(Beginning of Data for the task)

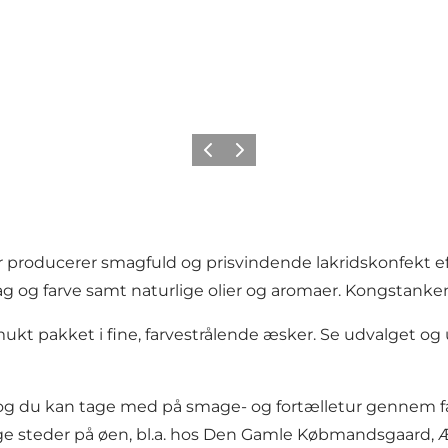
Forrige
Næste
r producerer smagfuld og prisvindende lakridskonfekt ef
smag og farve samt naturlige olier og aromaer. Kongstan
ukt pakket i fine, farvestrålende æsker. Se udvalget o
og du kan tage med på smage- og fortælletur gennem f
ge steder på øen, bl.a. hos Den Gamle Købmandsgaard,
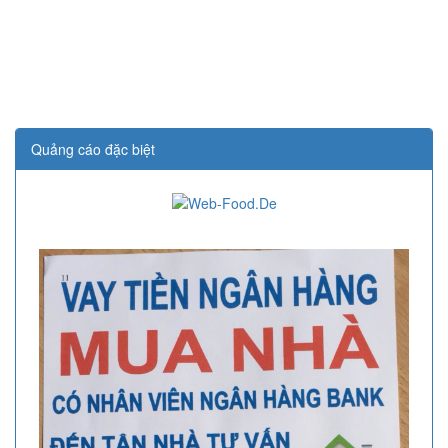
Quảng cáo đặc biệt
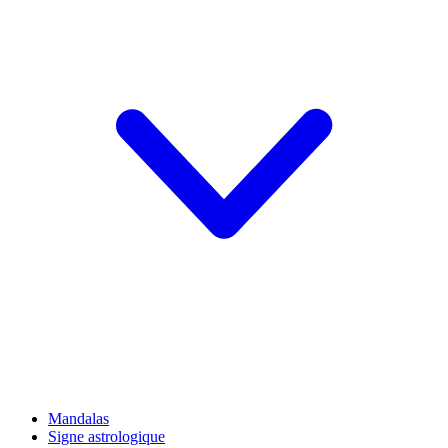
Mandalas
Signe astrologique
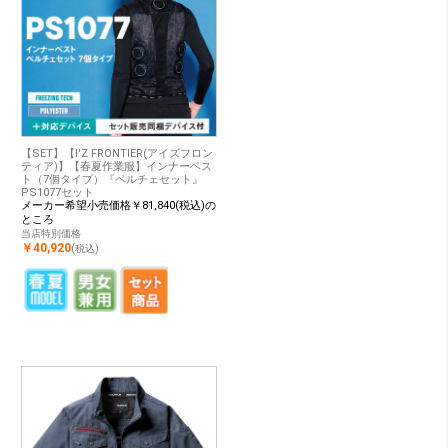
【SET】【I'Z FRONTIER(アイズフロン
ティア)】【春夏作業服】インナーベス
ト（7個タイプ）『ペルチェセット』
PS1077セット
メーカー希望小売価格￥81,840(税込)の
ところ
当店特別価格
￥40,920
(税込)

(End of Data for the task)
(Beginning of Data for the task)

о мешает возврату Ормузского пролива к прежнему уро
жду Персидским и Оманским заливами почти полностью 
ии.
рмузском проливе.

(End of Data for the task)
(Beginning of Data for the task)

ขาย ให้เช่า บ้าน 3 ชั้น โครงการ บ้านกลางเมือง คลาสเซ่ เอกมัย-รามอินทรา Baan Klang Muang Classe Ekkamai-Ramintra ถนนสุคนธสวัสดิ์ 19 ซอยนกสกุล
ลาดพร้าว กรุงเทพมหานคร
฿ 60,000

(End of Data for the task)

| Work required |
Copy the lines of the data above exactly as written, beginning with the line containing "о мешает возврату" and ending with the line containing "рмузском проливе.", and leave out all other lines.

| Solution to the problem |
о мешает возврату Ормузского пролива к прежнему уро
жду Персидским и Оманским заливами почти полностью 
ии.
рмузском проливе.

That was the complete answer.